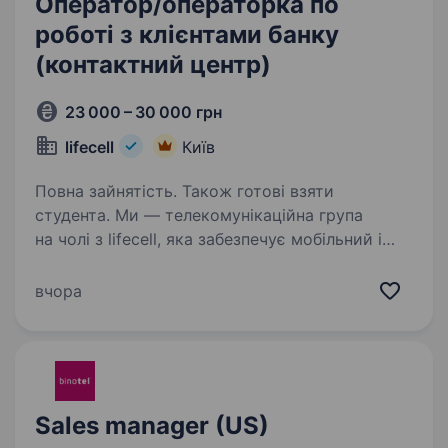
Оператор/операторка по
роботі з клієнтами банку
(контактний центр)
23 000 – 30 000 грн
lifecell
Київ
Повна зайнятість. Також готові взяти
студента. Ми — телекомунікаційна група
на чолі з lifecell, яка забезпечує мобільний і
фіксований зв’язок, інтернет, телебачення
та цифрові сервіси для мільйонів українців.
вчора
Наша мета незмінна — тримати країну
на зв’язку, інвестуючи…
Sales manager (US)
───
#### Instructions for the task
Give every record again exactly, apart from the pictures, which stay out.

#### Task output
Оператор/операторка по
роботі з клієнтами банку
(контактний центр)
23 000 – 30 000 грн
lifecell
Київ
Повна зайнятість. Також готові взяти
студента. Ми — телекомунікаційна група
на чолі з lifecell, яка забезпечує мобільний і
фіксований зв’язок, інтернет, телебачення
та цифрові сервіси для мільйонів українців.
вчора
Наша мета незмінна — тримати країну
на зв’язку, інвестуючи…
Sales manager (US)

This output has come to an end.